But on the website of w3c they say:
XML Schema was approved as a W3C Recommendation on 2 May 2001 and a
second edition incorporating many errata was published on 28 October
2004
What I ask is what happens if a document refers to an older schema
(usually backwards compatibility is reserved) and also if there is a
prefix instead of a full uri (like xsd:) what does raptor returns? I
am just getting confused with this plain strcmp for types.
lefteris
On Thu, Apr 17, 2008 at 8:14 PM, Sjoerd Mullender
On 2008-04-17 18:25, Lefteris wrote:
On Thu, Apr 17, 2008 at 5:24 PM, Marco Antonelli
wrote: Update of /cvsroot/monetdb/MonetDB5/src/modules/mal In directory sc8-pr-cvs16.sourceforge.net:/tmp/cvs-serv26814/src/modules/mal
Modified Files: rdf.mx Log Message: Added a T bat that stores the types of the RDF objects (IRI, integer, double, plain literal...). It still has to be sorted together with the S, P, O bats in all their possible combinations
U rdf.mx Index: rdf.mx =================================================================== RCS file: /cvsroot/monetdb/MonetDB5/src/modules/mal/rdf.mx,v retrieving revision 1.2 retrieving revision 1.3 diff -u -d -r1.2 -r1.3 --- rdf.mx 1 Apr 2008 14:48:08 -0000 1.2 +++ rdf.mx 17 Apr 2008 15:24:15 -0000 1.3
+static rdf_type RDFparseXsdDataType(char *uri) +{ + rdf_type ret; + if (uri == NULL) + ret = PLAIN; + else if ( strcmp(uri, "http://www.w3.org/2001/XMLSchema#int") || + strcmp(uri, "http://www.w3.org/2001/XMLSchema#integer")) + ret = INTEGER; + else if (strcmp(uri, "http://www.w3.org/2001/XMLSchema#decimal")) + ret = DECIMAL; + else if (strcmp(uri, "http://www.w3.org/2001/XMLSchema#double")) + ret = DOUBLE; + else if (strcmp(uri, "http://www.w3.org/2001/XMLSchema#boolean")) + ret = BOOLEAN; + else if (strcmp(uri, "http://www.w3.org/2001/XMLSchema#float")) + ret = FLOAT; + else if (strcmp(uri, "http://www.w3.org/2001/XMLSchema#string")) + ret = STRING; + else if (strcmp(uri, "http://www.w3.org/2001/XMLSchema#dateTime")) + ret = DATETIME; + else + ret = UNKNOWN; + + raptor_free_memory(uri); + return ret; +}
I am not sure if this is the correct way to identify the type, what happens if 2001 changes to 1998 or 2003? or if they use prefix instead of the uri? Does raptor gives you always the full uri back? it seems way to much hard wired.

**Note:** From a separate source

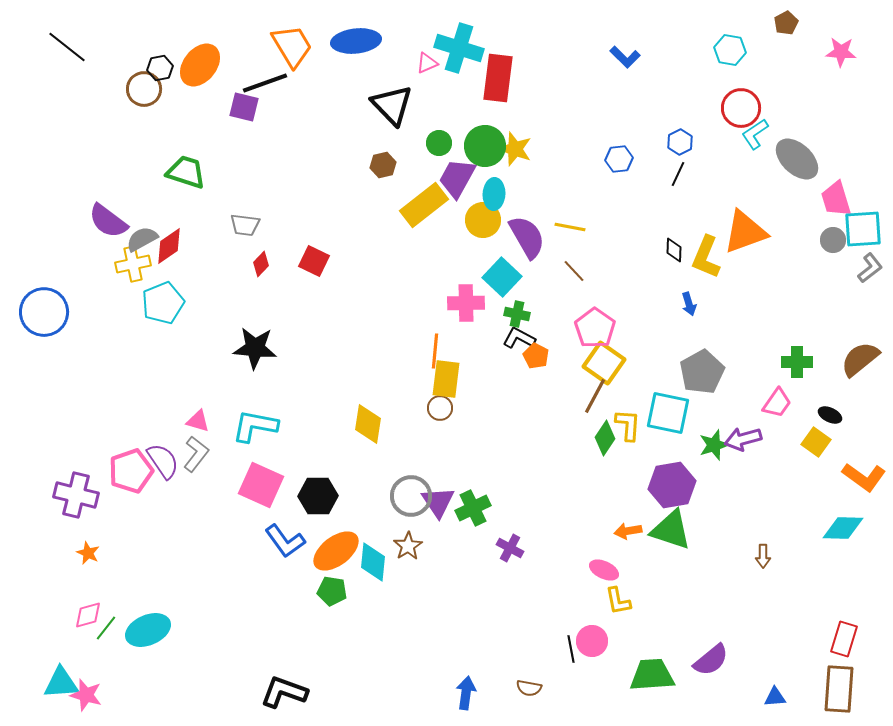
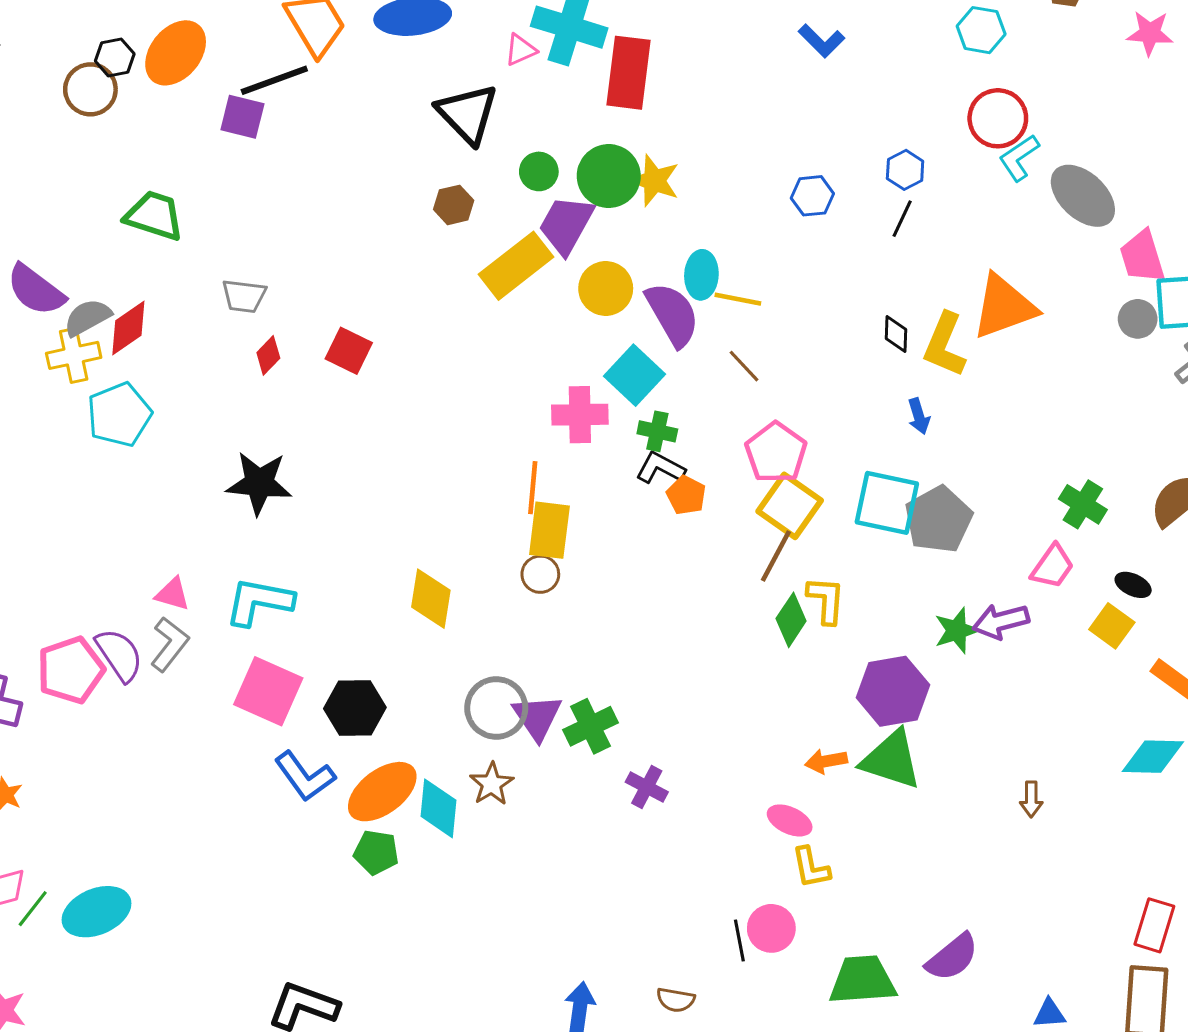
cyan ellipse: (494, 194) -> (701, 275), moved
green cross: (797, 362) -> (1083, 504), turned 32
cyan square: (668, 413) -> (887, 503), moved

W3C URI's are stable. These URI's (presumably) refer to a published W3C recommendation (or are published in said recommendation), so then they will remain in perpetuity.
If and when a new recommendation gets published, you will need to (also) support the new URI's, but the old ones remain and continue to refer to the recommendation that is currently being implemented.
Disclaimer: I know more about W3C process than about XML Schema, so I don't know about the status of the recommendation or where these URI's actually come from.